- _Work item_
The records below are to be repeated exactly, and their pictures left out.

BEGIN Data for the task

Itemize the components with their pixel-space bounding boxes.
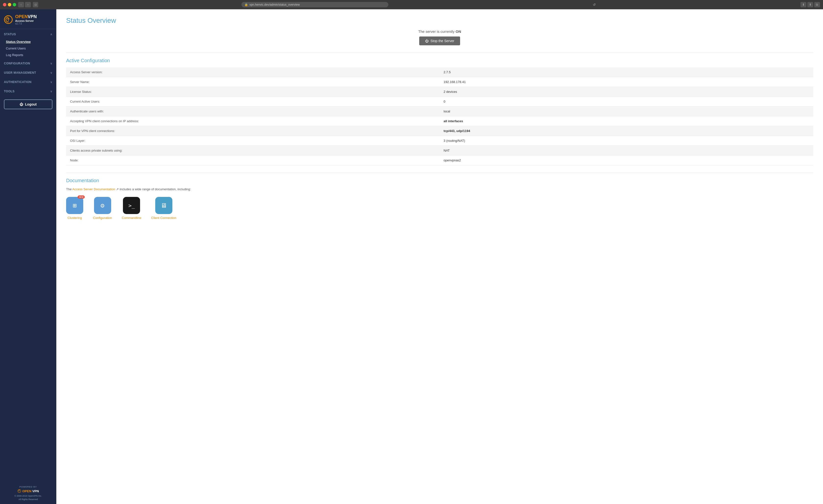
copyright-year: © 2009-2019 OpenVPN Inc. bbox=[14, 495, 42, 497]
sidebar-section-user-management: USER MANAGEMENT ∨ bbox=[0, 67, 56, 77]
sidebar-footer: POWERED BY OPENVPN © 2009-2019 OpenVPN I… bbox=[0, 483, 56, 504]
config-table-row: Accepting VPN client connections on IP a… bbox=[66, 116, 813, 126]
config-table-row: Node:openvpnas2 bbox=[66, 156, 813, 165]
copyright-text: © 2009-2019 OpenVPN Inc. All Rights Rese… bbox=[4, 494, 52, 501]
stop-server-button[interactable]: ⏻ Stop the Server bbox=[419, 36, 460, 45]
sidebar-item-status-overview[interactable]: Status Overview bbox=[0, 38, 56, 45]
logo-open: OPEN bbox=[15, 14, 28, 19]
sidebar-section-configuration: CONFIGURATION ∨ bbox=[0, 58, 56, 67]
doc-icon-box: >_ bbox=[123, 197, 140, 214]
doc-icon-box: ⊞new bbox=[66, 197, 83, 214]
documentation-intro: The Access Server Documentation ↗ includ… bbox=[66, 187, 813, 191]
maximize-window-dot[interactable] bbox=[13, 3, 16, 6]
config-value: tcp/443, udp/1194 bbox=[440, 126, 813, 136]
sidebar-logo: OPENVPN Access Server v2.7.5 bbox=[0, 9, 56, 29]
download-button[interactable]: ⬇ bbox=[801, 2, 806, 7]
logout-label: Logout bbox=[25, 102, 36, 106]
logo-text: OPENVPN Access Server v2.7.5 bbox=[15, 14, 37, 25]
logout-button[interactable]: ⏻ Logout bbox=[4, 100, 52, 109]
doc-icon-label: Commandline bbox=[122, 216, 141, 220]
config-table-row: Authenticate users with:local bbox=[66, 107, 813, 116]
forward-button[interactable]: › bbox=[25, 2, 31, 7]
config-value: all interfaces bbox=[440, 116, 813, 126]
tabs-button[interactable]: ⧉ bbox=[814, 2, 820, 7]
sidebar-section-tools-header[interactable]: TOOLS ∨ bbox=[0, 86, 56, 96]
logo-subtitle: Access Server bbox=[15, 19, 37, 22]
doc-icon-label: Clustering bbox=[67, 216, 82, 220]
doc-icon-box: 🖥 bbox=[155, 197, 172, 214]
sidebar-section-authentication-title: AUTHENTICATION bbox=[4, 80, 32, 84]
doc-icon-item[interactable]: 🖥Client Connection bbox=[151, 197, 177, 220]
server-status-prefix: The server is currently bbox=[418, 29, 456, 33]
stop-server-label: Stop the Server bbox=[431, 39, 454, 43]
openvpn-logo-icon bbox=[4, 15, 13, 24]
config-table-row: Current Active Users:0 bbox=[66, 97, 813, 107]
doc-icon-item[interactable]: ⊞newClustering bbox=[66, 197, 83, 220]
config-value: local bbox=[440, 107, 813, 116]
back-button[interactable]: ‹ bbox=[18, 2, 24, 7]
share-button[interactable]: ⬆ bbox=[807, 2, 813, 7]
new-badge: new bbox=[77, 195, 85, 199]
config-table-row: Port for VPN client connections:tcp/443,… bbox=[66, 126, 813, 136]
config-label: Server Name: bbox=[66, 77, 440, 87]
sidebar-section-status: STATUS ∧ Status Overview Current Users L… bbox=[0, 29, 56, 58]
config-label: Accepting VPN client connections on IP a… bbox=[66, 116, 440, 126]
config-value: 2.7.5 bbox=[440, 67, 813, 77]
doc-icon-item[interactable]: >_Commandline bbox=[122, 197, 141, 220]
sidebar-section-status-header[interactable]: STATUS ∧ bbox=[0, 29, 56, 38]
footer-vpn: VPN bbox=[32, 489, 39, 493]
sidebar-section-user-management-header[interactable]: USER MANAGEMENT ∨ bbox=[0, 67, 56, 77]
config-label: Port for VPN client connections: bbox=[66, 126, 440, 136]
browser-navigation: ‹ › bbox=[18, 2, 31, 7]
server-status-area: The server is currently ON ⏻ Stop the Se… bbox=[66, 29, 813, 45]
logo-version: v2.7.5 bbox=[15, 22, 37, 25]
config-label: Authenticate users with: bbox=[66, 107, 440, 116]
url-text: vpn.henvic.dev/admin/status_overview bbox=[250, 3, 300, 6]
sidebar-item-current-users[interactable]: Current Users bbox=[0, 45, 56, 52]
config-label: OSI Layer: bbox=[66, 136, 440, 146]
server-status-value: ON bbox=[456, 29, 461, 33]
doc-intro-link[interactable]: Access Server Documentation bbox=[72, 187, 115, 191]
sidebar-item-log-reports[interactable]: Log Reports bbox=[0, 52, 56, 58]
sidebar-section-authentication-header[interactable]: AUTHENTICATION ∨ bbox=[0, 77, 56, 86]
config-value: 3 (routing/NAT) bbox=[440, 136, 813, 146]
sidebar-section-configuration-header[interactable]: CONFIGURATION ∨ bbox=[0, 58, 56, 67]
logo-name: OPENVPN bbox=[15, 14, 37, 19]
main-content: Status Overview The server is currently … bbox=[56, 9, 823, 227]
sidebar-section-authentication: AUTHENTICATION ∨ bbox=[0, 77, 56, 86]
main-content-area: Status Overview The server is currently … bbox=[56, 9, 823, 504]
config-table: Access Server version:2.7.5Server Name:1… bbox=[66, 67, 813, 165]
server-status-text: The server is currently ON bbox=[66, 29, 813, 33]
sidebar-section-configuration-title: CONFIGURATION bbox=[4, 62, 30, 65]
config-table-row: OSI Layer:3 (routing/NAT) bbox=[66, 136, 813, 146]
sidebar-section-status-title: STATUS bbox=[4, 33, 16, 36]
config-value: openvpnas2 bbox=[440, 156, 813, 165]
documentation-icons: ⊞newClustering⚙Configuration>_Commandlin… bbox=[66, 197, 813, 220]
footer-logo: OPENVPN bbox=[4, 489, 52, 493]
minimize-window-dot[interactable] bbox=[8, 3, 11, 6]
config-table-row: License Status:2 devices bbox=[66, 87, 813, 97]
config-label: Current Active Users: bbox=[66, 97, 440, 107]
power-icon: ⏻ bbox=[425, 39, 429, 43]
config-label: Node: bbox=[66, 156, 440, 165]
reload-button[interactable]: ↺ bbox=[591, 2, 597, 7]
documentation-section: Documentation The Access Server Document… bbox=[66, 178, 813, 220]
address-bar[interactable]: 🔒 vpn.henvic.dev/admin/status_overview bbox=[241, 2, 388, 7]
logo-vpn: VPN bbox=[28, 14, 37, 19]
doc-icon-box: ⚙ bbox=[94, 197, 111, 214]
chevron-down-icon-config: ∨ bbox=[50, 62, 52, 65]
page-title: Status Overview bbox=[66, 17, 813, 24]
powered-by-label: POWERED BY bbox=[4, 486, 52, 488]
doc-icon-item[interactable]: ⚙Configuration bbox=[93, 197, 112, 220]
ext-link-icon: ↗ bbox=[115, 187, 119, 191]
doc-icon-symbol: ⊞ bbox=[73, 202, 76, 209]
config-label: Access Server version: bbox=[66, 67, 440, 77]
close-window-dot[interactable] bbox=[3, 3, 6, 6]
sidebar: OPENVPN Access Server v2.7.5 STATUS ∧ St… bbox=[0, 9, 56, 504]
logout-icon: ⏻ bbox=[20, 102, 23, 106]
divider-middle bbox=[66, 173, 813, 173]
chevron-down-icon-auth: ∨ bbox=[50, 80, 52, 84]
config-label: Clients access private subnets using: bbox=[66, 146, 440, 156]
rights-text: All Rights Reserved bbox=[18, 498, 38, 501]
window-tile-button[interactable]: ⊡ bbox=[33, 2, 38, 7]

END Data for the task

- _Your solution_
Itemize the components with their pixel-space bounding boxes.
copyright-year: © 2009-2019 OpenVPN Inc. bbox=[14, 495, 42, 497]
sidebar-section-user-management: USER MANAGEMENT ∨ bbox=[0, 67, 56, 77]
sidebar-footer: POWERED BY OPENVPN © 2009-2019 OpenVPN I… bbox=[0, 483, 56, 504]
config-table-row: Accepting VPN client connections on IP a… bbox=[66, 116, 813, 126]
config-table-row: Node:openvpnas2 bbox=[66, 156, 813, 165]
copyright-text: © 2009-2019 OpenVPN Inc. All Rights Rese… bbox=[4, 494, 52, 501]
stop-server-button[interactable]: ⏻ Stop the Server bbox=[419, 36, 460, 45]
sidebar-item-status-overview[interactable]: Status Overview bbox=[0, 38, 56, 45]
logo-open: OPEN bbox=[15, 14, 28, 19]
sidebar-section-configuration: CONFIGURATION ∨ bbox=[0, 58, 56, 67]
doc-icon-box: >_ bbox=[123, 197, 140, 214]
doc-icon-box: ⊞new bbox=[66, 197, 83, 214]
documentation-intro: The Access Server Documentation ↗ includ… bbox=[66, 187, 813, 191]
maximize-window-dot[interactable] bbox=[13, 3, 16, 6]
config-value: tcp/443, udp/1194 bbox=[440, 126, 813, 136]
sidebar-logo: OPENVPN Access Server v2.7.5 bbox=[0, 9, 56, 29]
download-button[interactable]: ⬇ bbox=[801, 2, 806, 7]
logout-label: Logout bbox=[25, 102, 36, 106]
logo-text: OPENVPN Access Server v2.7.5 bbox=[15, 14, 37, 25]
logout-button[interactable]: ⏻ Logout bbox=[4, 100, 52, 109]
doc-icon-label: Commandline bbox=[122, 216, 141, 220]
config-table-row: Authenticate users with:local bbox=[66, 107, 813, 116]
forward-button[interactable]: › bbox=[25, 2, 31, 7]
config-value: all interfaces bbox=[440, 116, 813, 126]
tabs-button[interactable]: ⧉ bbox=[814, 2, 820, 7]
sidebar-section-tools-header[interactable]: TOOLS ∨ bbox=[0, 86, 56, 96]
logo-subtitle: Access Server bbox=[15, 19, 37, 22]
doc-icon-label: Clustering bbox=[67, 216, 82, 220]
doc-icon-box: 🖥 bbox=[155, 197, 172, 214]
sidebar-section-authentication-title: AUTHENTICATION bbox=[4, 80, 32, 84]
doc-icon-item[interactable]: 🖥Client Connection bbox=[151, 197, 177, 220]
server-status-prefix: The server is currently bbox=[418, 29, 456, 33]
stop-server-label: Stop the Server bbox=[431, 39, 454, 43]
openvpn-logo-icon bbox=[4, 15, 13, 24]
config-table-row: Current Active Users:0 bbox=[66, 97, 813, 107]
doc-icon-item[interactable]: ⊞newClustering bbox=[66, 197, 83, 220]
config-value: local bbox=[440, 107, 813, 116]
back-button[interactable]: ‹ bbox=[18, 2, 24, 7]
share-button[interactable]: ⬆ bbox=[807, 2, 813, 7]
new-badge: new bbox=[77, 195, 85, 199]
config-table-row: Port for VPN client connections:tcp/443,… bbox=[66, 126, 813, 136]
config-label: Server Name: bbox=[66, 77, 440, 87]
sidebar-section-status: STATUS ∧ Status Overview Current Users L… bbox=[0, 29, 56, 58]
config-label: Accepting VPN client connections on IP a… bbox=[66, 116, 440, 126]
config-value: 2.7.5 bbox=[440, 67, 813, 77]
doc-icon-item[interactable]: >_Commandline bbox=[122, 197, 141, 220]
sidebar-section-status-header[interactable]: STATUS ∧ bbox=[0, 29, 56, 38]
footer-vpn: VPN bbox=[32, 489, 39, 493]
sidebar-section-user-management-header[interactable]: USER MANAGEMENT ∨ bbox=[0, 67, 56, 77]
config-label: Port for VPN client connections: bbox=[66, 126, 440, 136]
browser-navigation: ‹ › bbox=[18, 2, 31, 7]
server-status-area: The server is currently ON ⏻ Stop the Se… bbox=[66, 29, 813, 45]
logo-version: v2.7.5 bbox=[15, 22, 37, 25]
config-label: Authenticate users with: bbox=[66, 107, 440, 116]
url-text: vpn.henvic.dev/admin/status_overview bbox=[250, 3, 300, 6]
sidebar-item-current-users[interactable]: Current Users bbox=[0, 45, 56, 52]
config-label: OSI Layer: bbox=[66, 136, 440, 146]
server-status-value: ON bbox=[456, 29, 461, 33]
doc-intro-link[interactable]: Access Server Documentation bbox=[72, 187, 115, 191]
sidebar-item-log-reports[interactable]: Log Reports bbox=[0, 52, 56, 58]
sidebar-section-authentication-header[interactable]: AUTHENTICATION ∨ bbox=[0, 77, 56, 86]
config-value: 3 (routing/NAT) bbox=[440, 136, 813, 146]
sidebar-section-configuration-header[interactable]: CONFIGURATION ∨ bbox=[0, 58, 56, 67]
logo-name: OPENVPN bbox=[15, 14, 37, 19]
main-content: Status Overview The server is currently … bbox=[56, 9, 823, 227]
sidebar-section-authentication: AUTHENTICATION ∨ bbox=[0, 77, 56, 86]
main-content-area: Status Overview The server is currently … bbox=[56, 9, 823, 504]
config-table: Access Server version:2.7.5Server Name:1… bbox=[66, 67, 813, 165]
server-status-text: The server is currently ON bbox=[66, 29, 813, 33]
sidebar-section-configuration-title: CONFIGURATION bbox=[4, 62, 30, 65]
config-table-row: OSI Layer:3 (routing/NAT) bbox=[66, 136, 813, 146]
sidebar-section-status-title: STATUS bbox=[4, 33, 16, 36]
config-value: openvpnas2 bbox=[440, 156, 813, 165]
documentation-icons: ⊞newClustering⚙Configuration>_Commandlin… bbox=[66, 197, 813, 220]
footer-logo: OPENVPN bbox=[4, 489, 52, 493]
minimize-window-dot[interactable] bbox=[8, 3, 11, 6]
config-table-row: License Status:2 devices bbox=[66, 87, 813, 97]
config-label: Current Active Users: bbox=[66, 97, 440, 107]
power-icon: ⏻ bbox=[425, 39, 429, 43]
config-label: Node: bbox=[66, 156, 440, 165]
reload-button[interactable]: ↺ bbox=[591, 2, 597, 7]
documentation-section: Documentation The Access Server Document… bbox=[66, 178, 813, 220]
address-bar[interactable]: 🔒 vpn.henvic.dev/admin/status_overview bbox=[241, 2, 388, 7]
logo-vpn: VPN bbox=[28, 14, 37, 19]
doc-icon-box: ⚙ bbox=[94, 197, 111, 214]
chevron-down-icon-config: ∨ bbox=[50, 62, 52, 65]
page-title: Status Overview bbox=[66, 17, 813, 24]
powered-by-label: POWERED BY bbox=[4, 486, 52, 488]
doc-icon-item[interactable]: ⚙Configuration bbox=[93, 197, 112, 220]
ext-link-icon: ↗ bbox=[115, 187, 119, 191]
doc-icon-symbol: ⊞ bbox=[73, 202, 76, 209]
config-label: Access Server version: bbox=[66, 67, 440, 77]
close-window-dot[interactable] bbox=[3, 3, 6, 6]
sidebar: OPENVPN Access Server v2.7.5 STATUS ∧ St… bbox=[0, 9, 56, 504]
logout-icon: ⏻ bbox=[20, 102, 23, 106]
divider-middle bbox=[66, 173, 813, 173]
chevron-down-icon-auth: ∨ bbox=[50, 80, 52, 84]
config-label: Clients access private subnets using: bbox=[66, 146, 440, 156]
rights-text: All Rights Reserved bbox=[18, 498, 38, 501]
window-tile-button[interactable]: ⊡ bbox=[33, 2, 38, 7]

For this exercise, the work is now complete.